■ **Your task**
All of the data below should be printed again word for word, pictures excluded.

···

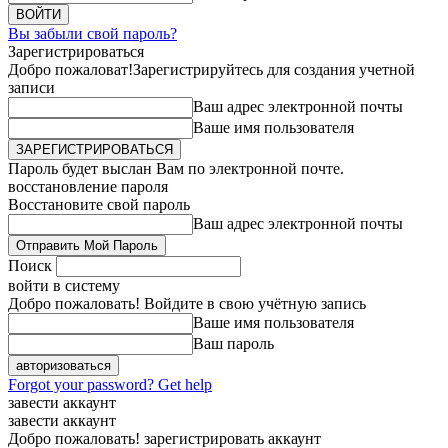
Вы забыли свой пароль?
Зарегистрироваться
Добро пожаловат!
Зарегистрируйтесь для создания учетной
записи
Ваш адрес электронной почты
Ваше имя пользователя
Пароль будет выслан Вам по электронной почте.
восстановление пароля
Восстановите свой пароль
Ваш адрес электронной почты
Поиск
войти в систему
Добро пожаловать! Войдите в свою учётную запись
Ваше имя пользователя
Ваш пароль
Forgot your password? Get help
завести аккаунт
завести аккаунт
Добро пожаловать! зарегистрировать аккаунт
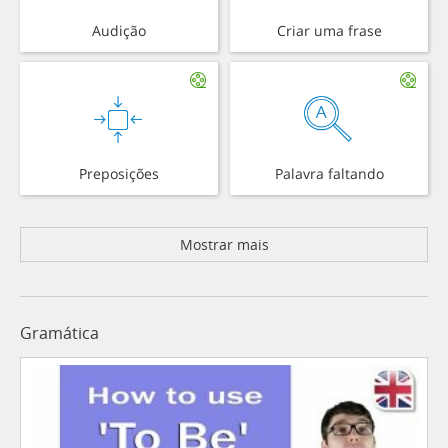
Audição
Criar uma frase
Preposições
Palavra faltando
Mostrar mais
Gramática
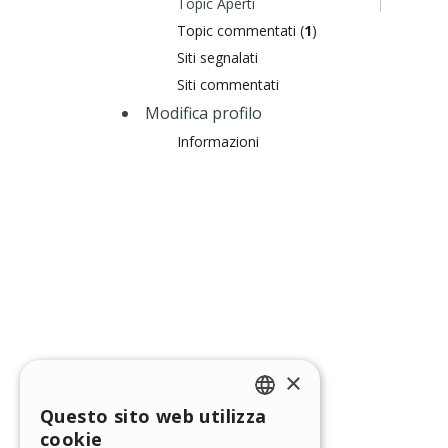
Topic Aperti
Topic commentati (
1
)
Siti segnalati
Siti commentati
Modifica profilo
Informazioni
×
Questo sito web utilizza
ENGLISH
cookie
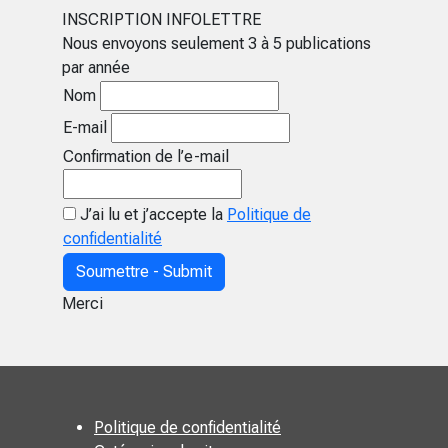
INSCRIPTION INFOLETTRE
Nous envoyons seulement 3 à 5 publications
par année
Nom
E-mail
Confirmation de l’e-mail
J’ai lu et j’accepte la
Politique de
confidentialité
Soumettre - Submit
Merci
Politique de confidentialité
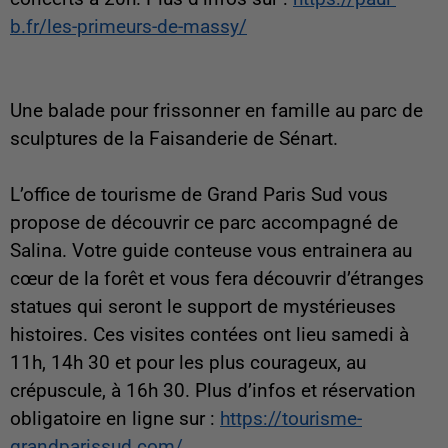
b.fr/les-primeurs-de-massy/
Une balade pour frissonner en famille au parc de
sculptures de la Faisanderie de Sénart.
L’office de tourisme de Grand Paris Sud vous
propose de découvrir ce parc accompagné de
Salina. Votre guide conteuse vous entrainera au
cœur de la forêt et vous fera découvrir d’étranges
statues qui seront le support de mystérieuses
histoires. Ces visites contées ont lieu samedi à
11h, 14h 30 et pour les plus courageux, au
crépuscule, à 16h 30. Plus d’infos et réservation
obligatoire en ligne sur :
https://tourisme-
grandparissud.com/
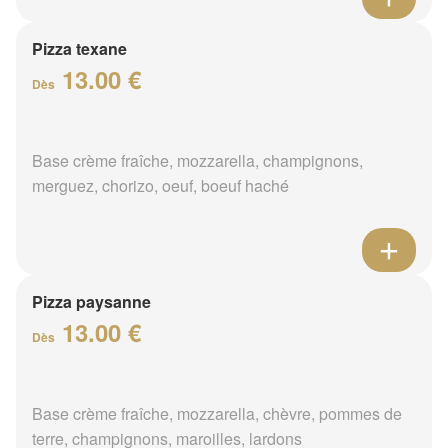
Pizza texane
13.00 €
Dès
Base crème fraîche, mozzarella, champignons,
merguez, chorizo, oeuf, boeuf haché
Pizza paysanne
13.00 €
Dès
Base crème fraîche, mozzarella, chèvre, pommes de
terre, champignons, maroilles, lardons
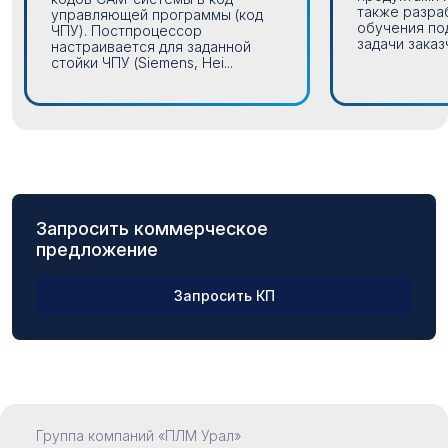
также разра
управляющей программы (код
обучения по
ЧПУ). Постпроцессор
задачи заказч
настраивается для заданной
стойки ЧПУ (Siemens, Hei...
Запросить коммерческое
предложение
Запросить КП
ФИО
Группа компаний «ПЛМ Урал»
Компания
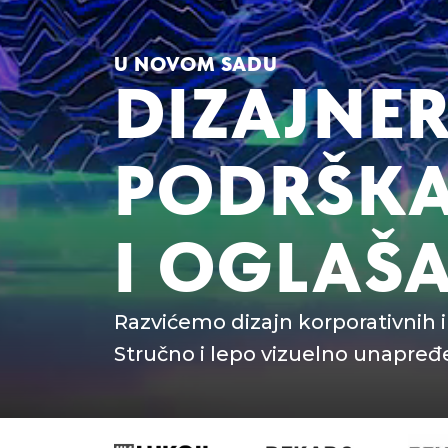
U NOVOM SADU
DIZAJNE
PODRŠK
I OGLAŠ
Razvićemo dizajn korporativnih 
Stručno i lepo vizuelno unapređ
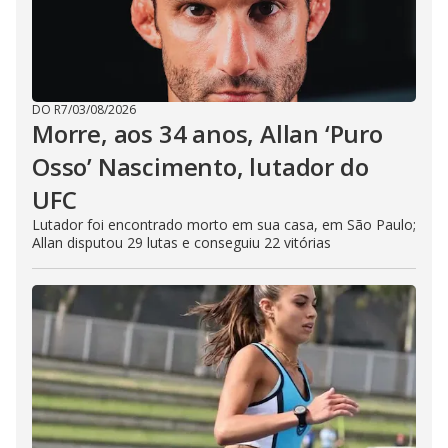
DO R7
/
03/08/2026
Morre, aos 34 anos, Allan ‘Puro
Osso’ Nascimento, lutador do
UFC
Lutador foi encontrado morto em sua casa, em São Paulo;
Allan disputou 29 lutas e conseguiu 22 vitórias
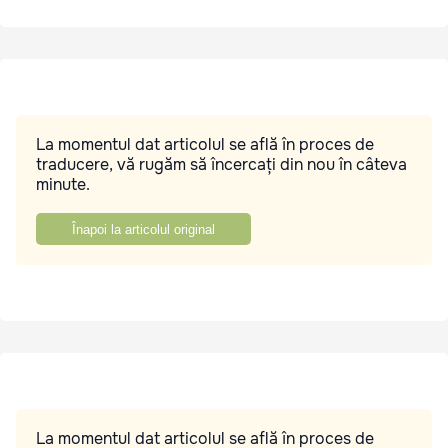
La momentul dat articolul se află în proces de
traducere, vă rugăm să încercați din nou în câteva
minute.
Înapoi la articolul original
La momentul dat articolul se află în proces de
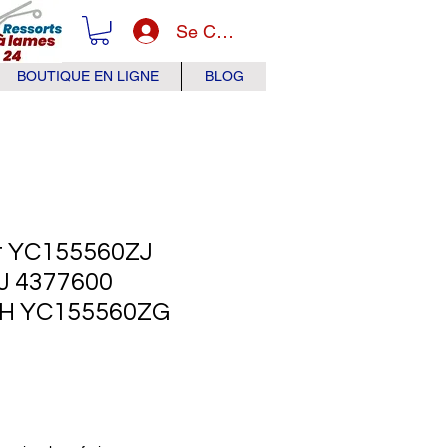
Se Connecter
BOUTIQUE EN LIGNE
BLOG
it YC155560ZJ
J 4377600
H YC155560ZG
x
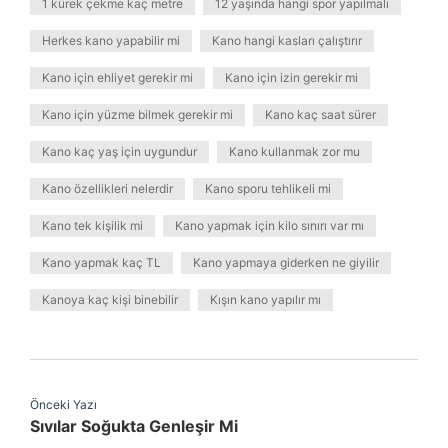
1 kürek çekme kaç metre
12 yaşında hangi spor yapılmalı
Herkes kano yapabilir mi
Kano hangi kasları çalıştırır
Kano için ehliyet gerekir mi
Kano için izin gerekir mi
Kano için yüzme bilmek gerekir mi
Kano kaç saat sürer
Kano kaç yaş için uygundur
Kano kullanmak zor mu
Kano özellikleri nelerdir
Kano sporu tehlikeli mi
Kano tek kişilik mi
Kano yapmak için kilo sınırı var mı
Kano yapmak kaç TL
Kano yapmaya giderken ne giyilir
Kanoya kaç kişi binebilir
Kışın kano yapılır mı
Önceki Yazı
Sıvılar Soğukta Genleşir Mi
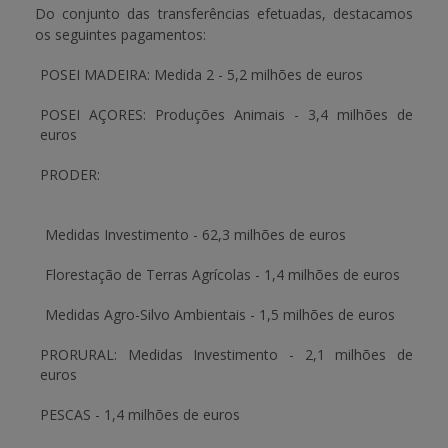
Do conjunto das transferências efetuadas, destacamos
os seguintes pagamentos:
APOIO AO BENEFICIÁRIO
POSEI MADEIRA:
Medida 2
-
5,2 milhões de euros
POSEI AÇORES:
Produções Animais
-
3,4 milhões de
Entrar / Registar
euros
PRODER:
Medidas Investimento -
62,3 milhões de euros
Florestação de Terras Agrícolas -
1,4 milhões de euros
Medidas Agro-Silvo Ambientais
- 1,5 milhões de euros
PRORURAL:
Medidas Investimento
-
2,1 milhões de
euros
PESCAS -
1,4 milhões de euros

···

■ **Answer section**
Вы забыли свой пароль?
Зарегистрироваться
Добро пожаловат!
Зарегистрируйтесь для создания учетной
записи
Ваш адрес электронной почты
Ваше имя пользователя
Пароль будет выслан Вам по электронной почте.
восстановление пароля
Восстановите свой пароль
Ваш адрес электронной почты
Поиск
войти в систему
Добро пожаловать! Войдите в свою учётную запись
Ваше имя пользователя
Ваш пароль
Forgot your password? Get help
завести аккаунт
завести аккаунт
Добро пожаловать! зарегистрировать аккаунт
Audição
Criar uma frase
Preposições
Palavra faltando
Mostrar mais
Gramática
Topic Aperti
Topic commentati (
1
)
Siti segnalati
Siti commentati
Modifica profilo
Informazioni
×
Questo sito web utilizza
ENGLISH
cookie
INSCRIPTION INFOLETTRE
Nous envoyons seulement 3 à 5 publications
par année
Nom
E-mail
Confirmation de l’e-mail
J’ai lu et j’accepte la
Politique de
confidentialité
Soumettre - Submit
Merci
Politique de confidentialité
b.fr/les-primeurs-de-massy/
Une balade pour frissonner en famille au parc de
sculptures de la Faisanderie de Sénart.
L’office de tourisme de Grand Paris Sud vous
propose de découvrir ce parc accompagné de
Salina. Votre guide conteuse vous entrainera au
cœur de la forêt et vous fera découvrir d’étranges
statues qui seront le support de mystérieuses
histoires. Ces visites contées ont lieu samedi à
11h, 14h 30 et pour les plus courageux, au
crépuscule, à 16h 30. Plus d’infos et réservation
obligatoire en ligne sur :
https://tourisme-
grandparissud.com/
Pizza texane
13.00 €
Dès
Base crème fraîche, mozzarella, champignons,
merguez, chorizo, oeuf, boeuf haché
Pizza paysanne
13.00 €
Dès
Base crème fraîche, mozzarella, chèvre, pommes de
terre, champignons, maroilles, lardons
также разра
управляющей программы (код
обучения по
ЧПУ). Постпроцессор
задачи заказч
настраивается для заданной
стойки ЧПУ (Siemens, Hei...
Запросить коммерческое
предложение
Запросить КП
ФИО
Группа компаний «ПЛМ Урал»
Компания
U NOVOM SADU
DIZAJNE
PODRŠK
I OGLAŠ
Razvićemo dizajn korporativnih 
Stručno i lepo vizuelno unapređ
DO R7
/
03/08/2026
Morre, aos 34 anos, Allan ‘Puro
Osso’ Nascimento, lutador do
UFC
Lutador foi encontrado morto em sua casa, em São Paulo;
Allan disputou 29 lutas e conseguiu 22 vitórias
La momentul dat articolul se află în proces de
traducere, vă rugăm să încercați din nou în câteva
minute.
Înapoi la articolul original
La momentul dat articolul se află în proces de
Se Connecter
BOUTIQUE EN LIGNE
BLOG
it YC155560ZJ
J 4377600
H YC155560ZG
x
1 kürek çekme kaç metre
12 yaşında hangi spor yapılmalı
Herkes kano yapabilir mi
Kano hangi kasları çalıştırır
Kano için ehliyet gerekir mi
Kano için izin gerekir mi
Kano için yüzme bilmek gerekir mi
Kano kaç saat sürer
Kano kaç yaş için uygundur
Kano kullanmak zor mu
Kano özellikleri nelerdir
Kano sporu tehlikeli mi
Kano tek kişilik mi
Kano yapmak için kilo sınırı var mı
Kano yapmak kaç TL
Kano yapmaya giderken ne giyilir
Kanoya kaç kişi binebilir
Kışın kano yapılır mı
Önceki Yazı
Sıvılar Soğukta Genleşir Mi
Do conjunto das transferências efetuadas, destacamos
os seguintes pagamentos:
APOIO AO BENEFICIÁRIO
POSEI MADEIRA:
Medida 2
-
5,2 milhões de euros
POSEI AÇORES:
Produções Animais
-
3,4 milhões de
Entrar / Registar
euros
PRODER:
Medidas Investimento -
62,3 milhões de euros
Florestação de Terras Agrícolas -
1,4 milhões de euros
Medidas Agro-Silvo Ambientais
- 1,5 milhões de euros
PRORURAL:
Medidas Investimento
-
2,1 milhões de
euros
PESCAS -
1,4 milhões de euros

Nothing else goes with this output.